Andrew Last commutes to work on a bicycle he designed and built himself.
Andrew is a metalsmith and lecturer in the School of Art, but he describes himself fundamentally as a maker. He makes sculpture and jewellery, but has also made houses, boats, ukeleles and a bass guitar. And every year he makes himself a new bicycle.
He has been investigating the potential benefits of recumbent bicycle designs that challenge the market dominance of traditional diamond-frame bicycles, to achieve reduced wind resistance for more efficient cycling. Commuting to work is much more satisfying (and comfortable) on a bike of his own manufacture, and each ride provides an opportunity to evaluate its performance and think about how it could be improved. Andrew hopes that his daily commute on an unusual and noticeable bicycle is helping to normalise cycling as a legitimate transport option, both for drivers to become accustomed to sharing the road with cyclists, and for others to consider cycling a viable alternative to fossil fuel-dependent transport.

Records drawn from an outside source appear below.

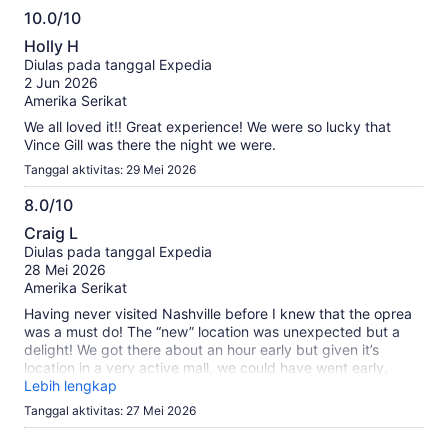
10.0/10
10.0
Holly H
dari
Diulas pada tanggal Expedia
10
2 Jun 2026
Amerika Serikat
We all loved it!! Great experience! We were so lucky that
Vince Gill was there the night we were.
Tanggal aktivitas: 29 Mei 2026
8.0/10
8.0
Craig L
dari
Diulas pada tanggal Expedia
10
28 Mei 2026
Amerika Serikat
Having never visited Nashville before I knew that the oprea
was a must do! The “new” location was unexpected but a
delight! We got there about an hour early but given it’s
location in a very active mall, we could have went early,
there is plenty to do around it!
Lebih lengkap
Tanggal aktivitas: 27 Mei 2026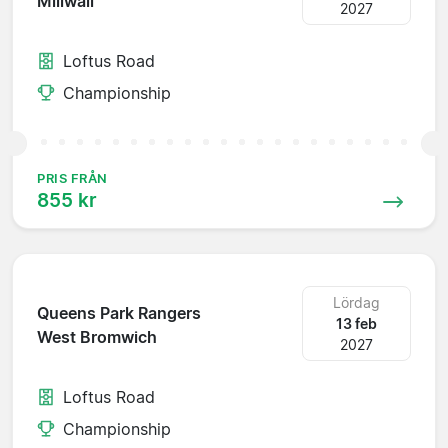
Millwall
2027
Loftus Road
Championship
PRIS FRÅN
855 kr
Lördag
Queens Park Rangers
13 feb
West Bromwich
2027
Loftus Road
Championship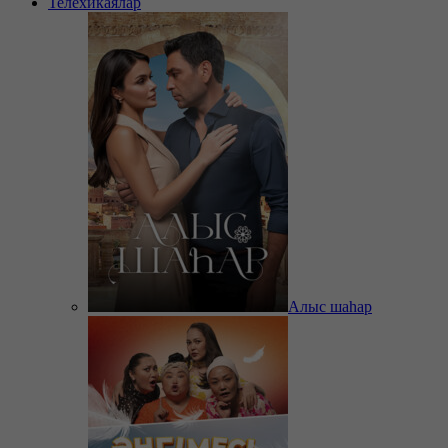
Телехикаялар
Алыс шаһар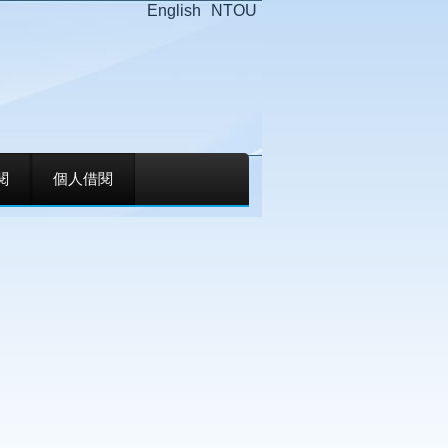
English
NTOU
閱
個人借閱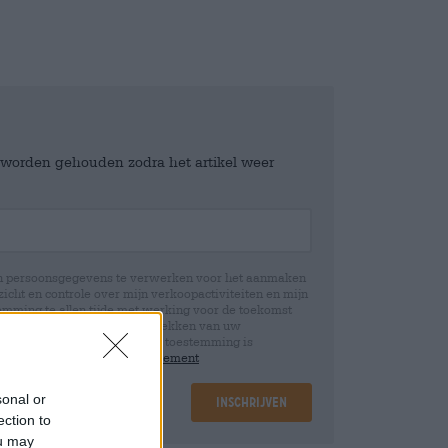
e worden gehouden zodra het artikel weer
jn persoonsgegevens te verwerken voor het aanmaken
icht en controle over mijn verkoopactiviteiten en mijn
emming te allen tijde met werking voor de toekomst
 Wij informeren u dat het intrekken van uw
rwerking die op basis van uw toestemming is
 u in onze
data protection statement
sonal or
Inschrijven
ection to
ou may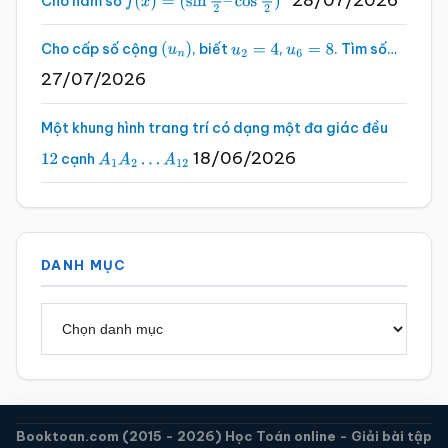
28/07/2026
Cho hàm số
f
(
x
)
=
(
sin
x
2
–
cos
x
2
)
2
Cho cấp số cộng
, biết
,
. Tìm số…
(
u
n
)
u
2
=
4
u
6
=
8
27/07/2026
Một khung hình trang trí có dạng một đa giác đều
18/06/2026
cạnh
12
A
1
A
2
…
A
12
DANH MỤC
Danh
mục
Booktoan.com (2015 - 2026) Học Toán online - Giải bài tập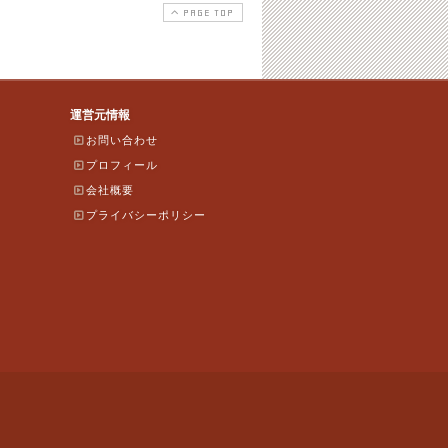
PAGE TOP
運営元情報
お問い合わせ
プロフィール
会社概要
プライバシーポリシー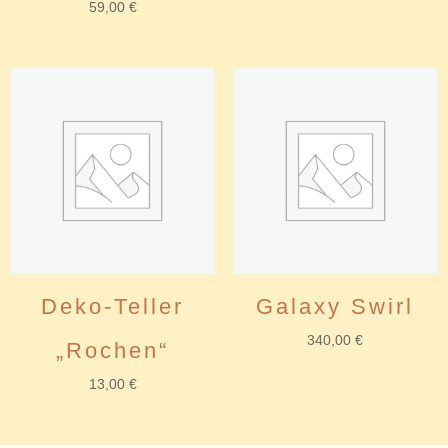
59,00
€
Deko-Teller
Galaxy Swirl
340,00
€
„Rochen“
13,00
€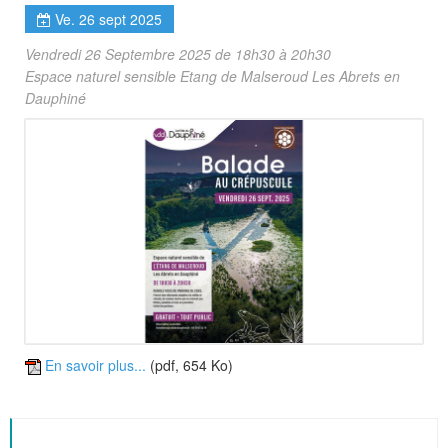
Ve. 26 sept 2025
Vendredi 26 Septembre 2025 de 18h30 à 20h30
Espace naturel sensible Etang de Malseroud Les Abrets en
Dauphiné
En savoir plus...
(pdf, 654 Ko)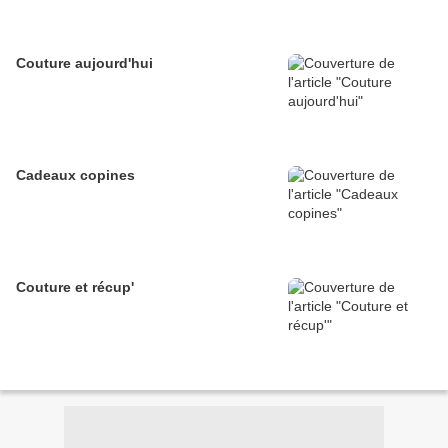
Couture aujourd'hui
Cadeaux copines
Couture et récup'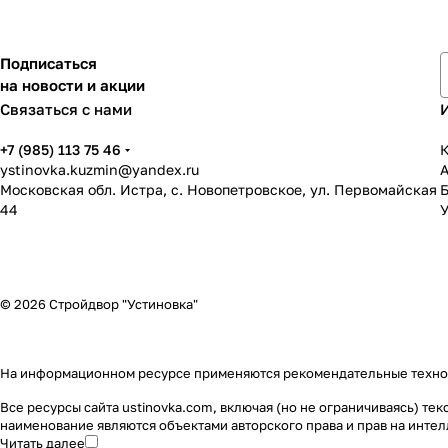
Подписаться
на новости и акции
Связаться с нами
+7 (985) 113 75 46
К
ystinovka.kuzmin@yandex.ru
Московская обл. Истра, с. Новопетровское, ул. Первомайская
44
У
© 2026 Стройдвор "Устиновка"
На информационном ресурсе применяются
рекомендательные техн
Все ресурсы сайта ustinovka.com, включая (но не ограничиваясь) т
наименование являются объектами авторского права и прав на инт
Читать далее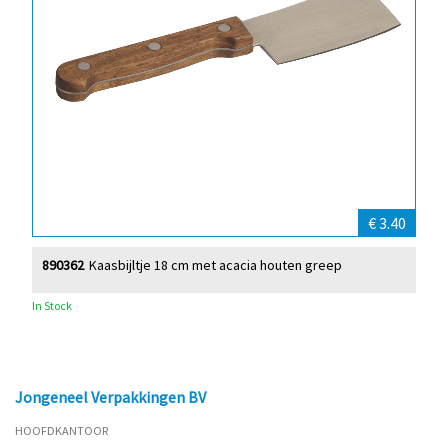
€ 3.40
890362
Kaasbijltje 18 cm met acacia houten greep
In Stock
Jongeneel Verpakkingen BV
HOOFDKANTOOR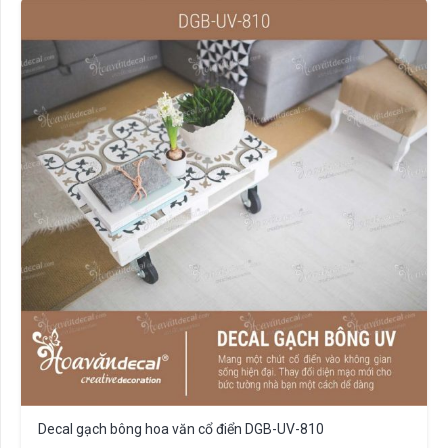
Decal gạch bông hoa văn cổ điển DGB-UV-810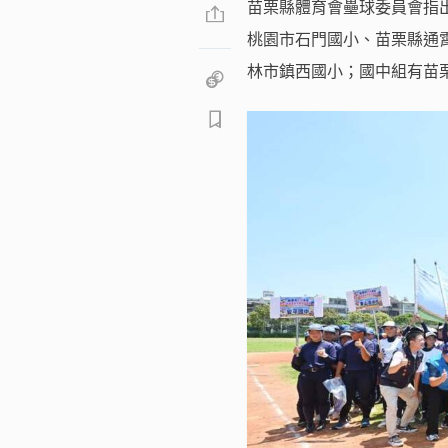
苗栗縣體育會壘球委員會指
桃園市石門國小、苗栗縣通
林市鎮西國小；國中組有苗栗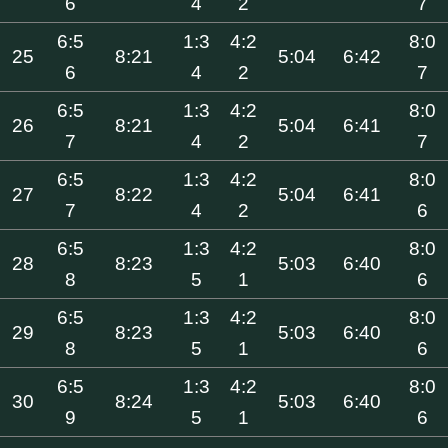
6
4
2
7
6:5
1:3
4:2
8:0
25
8:21
5:04
6:42
6
4
2
7
6:5
1:3
4:2
8:0
26
8:21
5:04
6:41
7
4
2
7
6:5
1:3
4:2
8:0
27
8:22
5:04
6:41
7
4
2
6
6:5
1:3
4:2
8:0
28
8:23
5:03
6:40
8
5
1
6
6:5
1:3
4:2
8:0
29
8:23
5:03
6:40
8
5
1
6
6:5
1:3
4:2
8:0
30
8:24
5:03
6:40
9
5
1
6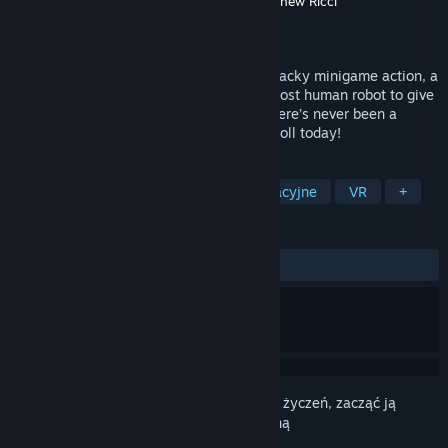
Producent
Brett Moody
,
Keanan Pucci
,
Matthew Ricci
Wydawca
Affinity Studios LLC
Wydano
1 kwietnia 2019
Real Al’s Humanity Academy combines wacky minigame action, a
bizarre sense of humor, and the world’s most human robot to give
you a VR party game unlike any other. There’s never been a
better time to learn how to be human. Enroll today!
TAGI
Free to Play
Niezależne
Rekreacyjne
VR
+
RECENZJE
W OGÓLE:
Pozytywne
(90% z 33)
Zaloguj się
, aby dodać tę pozycję do listy życzeń, zacząć ją
obserwować lub oznaczyć jako ignorowaną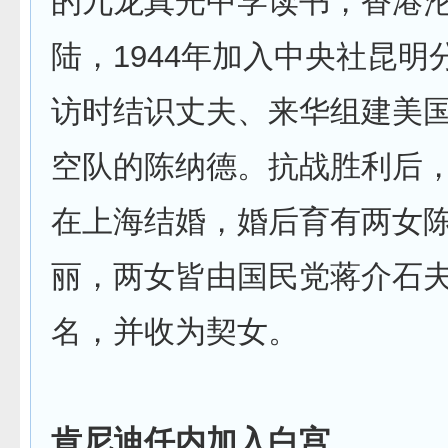
的九龙真光中学读书，香港
陆，1944年加入中央社昆明
访时结识丈夫、来华组建美
空队的陈纳德。抗战胜利后，二
在上海结婚，婚后育有两女
丽，两女皆由国民党蒋介石
名，并收为契女。
肯尼迪任内加入白宫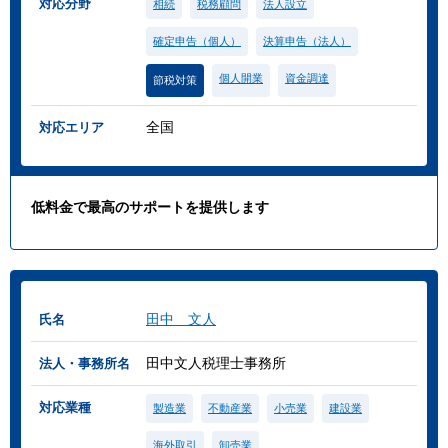
対応分野
相続
税務顧問
法人設立
確定申告（個人）
決算申告（法人）
個人開業
資金調達
節税対策
全国
対応エリア
低料金で最高のサポートを提供します
田中 文人
氏名
田中文人税理士事務所
法人・事務所名
対応業種
製造業
不動産業
小売業
建設業
海外取引
卸売業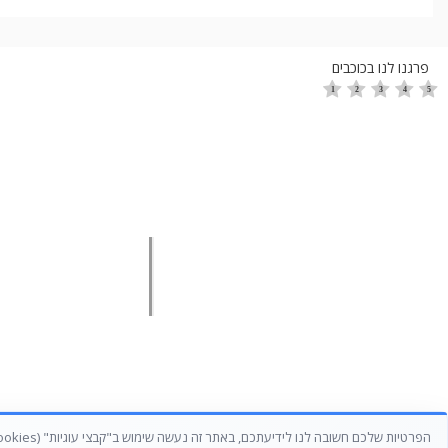
פרגנו לנו בכוכבים
צרו קשר
הגדלת מכ
הנייד שלי: 054-4774650
הגדלת מכירות 
הגדלת מכירות ל
שילחו מייל:
amir@activedirector.co.il
מכירות בשיטת 
סמנכ"ל מכירות ב
© כל הזכויות שמורות לעמיר קרן | 
הפרטיות שלכם חשובה לנו לידיעתכם, באתר זה נעשה שימוש ב"קבצי עוגיות" (cookies) וכלים דומים אחרים על מנת לספק לכם חווית גלישה טובה יותר, תוכן מותאם אישית וביצוע ניתוחים סטטיסטיים. למידע נוסף ניתן לעיין ב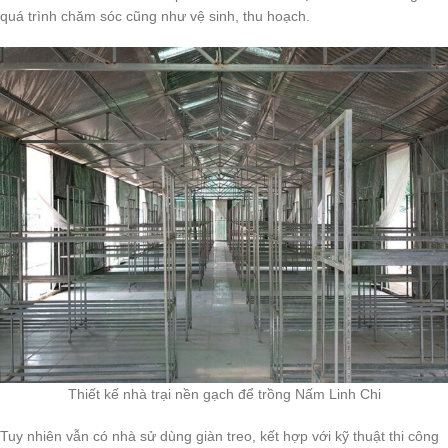
quá trình chăm sóc cũng như vệ sinh, thu hoạch.
Thiết kế nhà trại nền gạch để trồng Nấm Linh Chi
Tuy nhiên vẫn có nhà sử dùng giàn treo, kết hợp với kỹ thuật thi công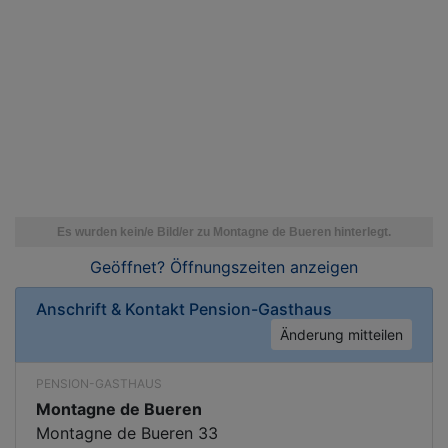
Geöffnet? Öffnungszeiten
anzeigen
Anschrift & Kontakt
Pension-Gasthaus
Änderung mitteilen
PENSION-GASTHAUS
Montagne de Bueren
Montagne de Bueren 33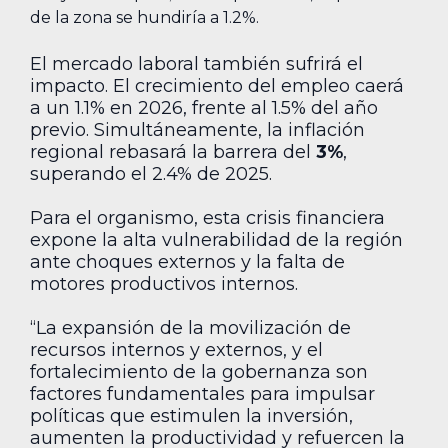
de la zona se hundiría a 1.2%.
El mercado laboral también sufrirá el
impacto. El crecimiento del empleo caerá
a un 1.1% en 2026, frente al 1.5% del año
previo. Simultáneamente, la inflación
regional rebasará la barrera del
3%
,
superando el 2.4% de 2025.
Para el organismo, esta crisis financiera
expone la alta vulnerabilidad de la región
ante choques externos y la falta de
motores productivos internos.
“La expansión de la movilización de
recursos internos y externos, y el
fortalecimiento de la gobernanza son
factores fundamentales para impulsar
políticas que estimulen la inversión,
aumenten la productividad y refuercen la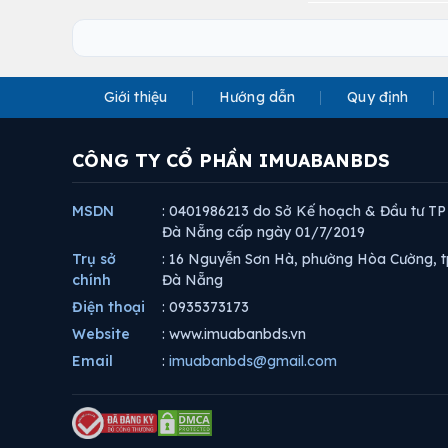
Giới thiệu
Hướng dẫn
Quy định
CÔNG TY CỔ PHẦN IMUABANBDS
MSDN
: 0401986213 do Sở Kế hoạch & Đầu tư TP
Đà Nẵng cấp ngày 01/7/2019
Trụ sở
: 16 Nguyễn Sơn Hà, phường Hòa Cường, t
chính
Đà Nẵng
Điện thoại
: 0935373173
Website
: www.imuabanbds.vn
Email
:
imuabanbds@gmail.com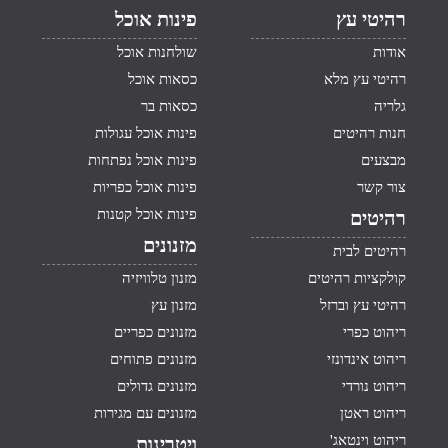
רהיטי עץ
פינות אוכל
אודות
שולחנות אוכל
רהיטי עץ מלא
כסאות אוכל
גלריה
כסאות בר
חנות רהיטים
פינות אוכל עגולות
מבצעים
פינות אוכל נפתחות
צור קשר
פינות אוכל כפריות
פינות אוכל קטנות
רהיטים
מזנונים
רהיטים לבית
קולקציות רהיטים
מזנון טלוויזיה
רהיטי עץ וברזל
מזנון עץ
ריהוט כפרי
מזנונים כפריים
ריהוט אינדונזי
מזנונים פתוחים
ריהוט נורדי
מזנונים גדולים
ריהוט ראטן
מזנונים עם מגירות
ריהוט וינטאג'
ויטרינות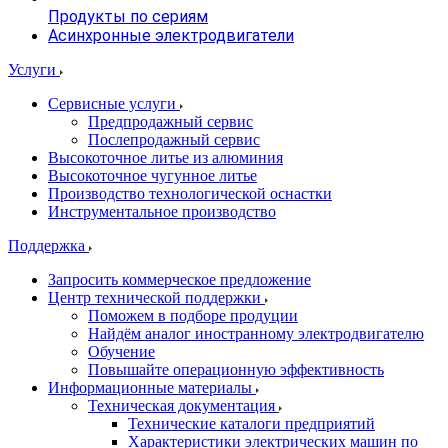
Продукты по сериям
Асинхронные электродвигатели
Услуги
Сервисные услуги
Предпродажный сервис
Послепродажный сервис
Высокоточное литье из алюминия
Высокоточное чугунное литье
Производство технологической оснастки
Инструментальное производство
Поддержка
Запросить коммерческое предложение
Центр технической поддержки
Поможем в подборе продуции
Найдём аналог иностранному электродвигателю
Обучение
Повышайте операционную эффективность
Информационные материалы
Техническая документация
Технические каталоги предприятий
Характеристики электрических машин по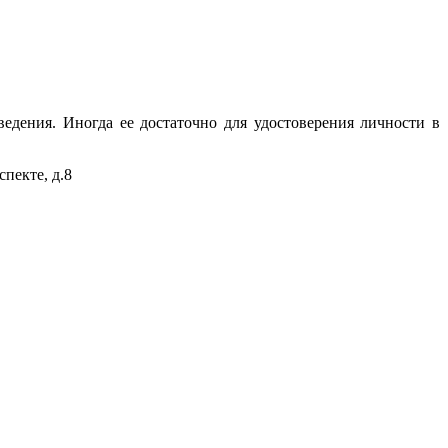
ведения. Иногда ее достаточно для удостоверения личности в
спекте, д.8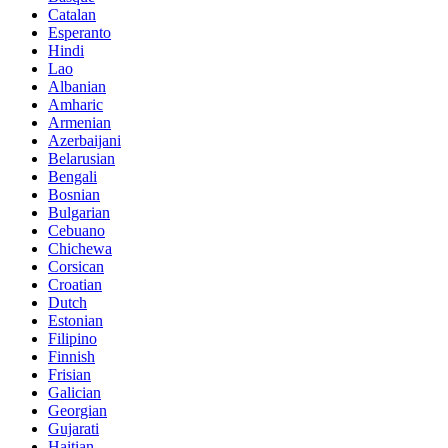
Catalan
Esperanto
Hindi
Lao
Albanian
Amharic
Armenian
Azerbaijani
Belarusian
Bengali
Bosnian
Bulgarian
Cebuano
Chichewa
Corsican
Croatian
Dutch
Estonian
Filipino
Finnish
Frisian
Galician
Georgian
Gujarati
Haitian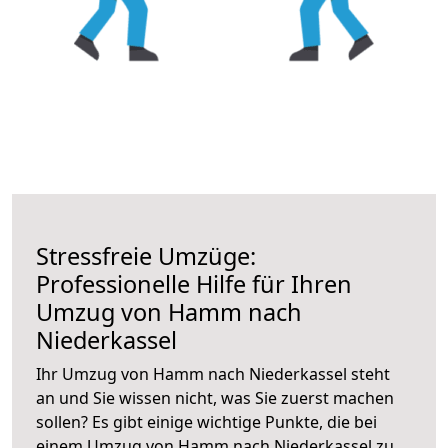
Stressfreie Umzüge:
Professionelle Hilfe für Ihren
Umzug von Hamm nach
Niederkassel
Ihr Umzug von Hamm nach Niederkassel steht
an und Sie wissen nicht, was Sie zuerst machen
sollen? Es gibt einige wichtige Punkte, die bei
einem Umzug von Hamm nach Niederkassel zu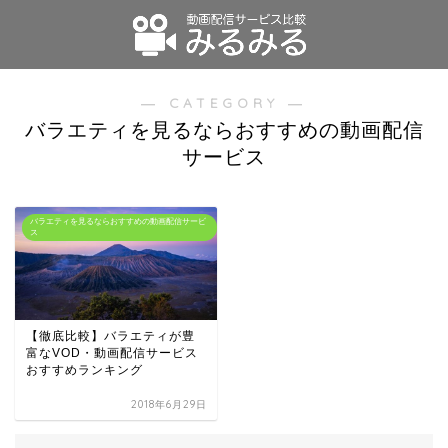
― CATEGORY ―
バラエティを見るならおすすめの動画配信
サービス
バラエティを見るならおすすめの動画配信サービ
ス
【徹底比較】バラエティが豊
富なVOD・動画配信サービス
おすすめランキング
2018年6月29日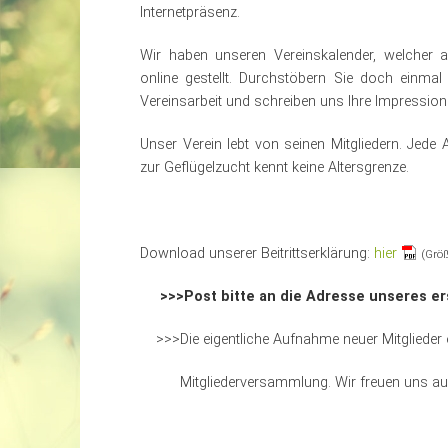
Internetpräsenz.
Wir haben unseren Vereinskalender, welcher al
online
gestellt. Durchstöbern Sie doch einmal 
Vereinsarbeit und schreiben uns Ihre Impressio
Unser Verein lebt von seinen Mitgliedern. Jede A
zur Geflügelzucht kennt keine Altersgrenze.
Download unserer Beitrittserklärung:
hier
(Größ
>>>Post bitte an die Adresse unseres e
>>>Die eigentliche Aufnahme neuer Mitglieder er
Mitgliederversammlung. Wir freuen uns auf 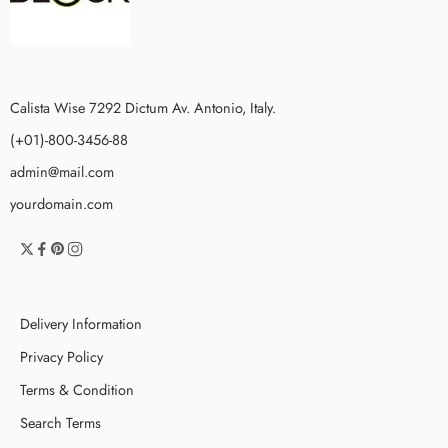
Calista Wise 7292 Dictum Av. Antonio, Italy.
(+01)-800-3456-88
admin@mail.com
yourdomain.com
Delivery Information
Privacy Policy
Terms & Condition
Search Terms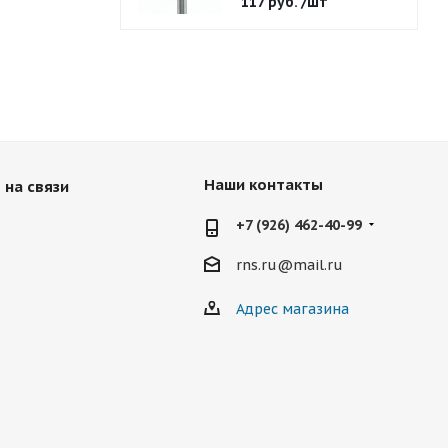
117
руб.
/шт
Наши контакты
 на связи
+7 (926) 462-40-99
rns.ru@mail.ru
Адрес магазина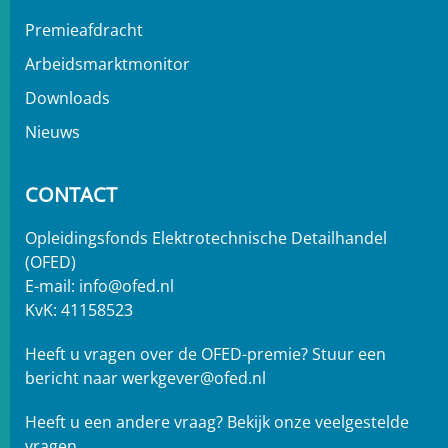
Premieafdracht
Arbeidsmarktmonitor
Downloads
Nieuws
CONTACT
Opleidingsfonds Elektrotechnische Detailhandel
(OFED)
E-mail:
info@ofed.nl
KvK: 41158523
Heeft u vragen over de OFED-premie? Stuur een
bericht naar
werkgever@ofed.nl
Heeft u een andere vraag?
Bekijk onze veelgestelde
vragen.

Andrew is also testing the potential for producing viable DIY alternatives to mass-produced consumer bicycles, using recycled materials. New Zealand society has had a strong DIY ethic in the past, which Andrew is concerned to see being eroded in an increasingly consumer-based society. It is common now to pay for things which many people used to do for themselves. Andrew sees making his own bicycles as affirming that DIY mentality and self-empowerment.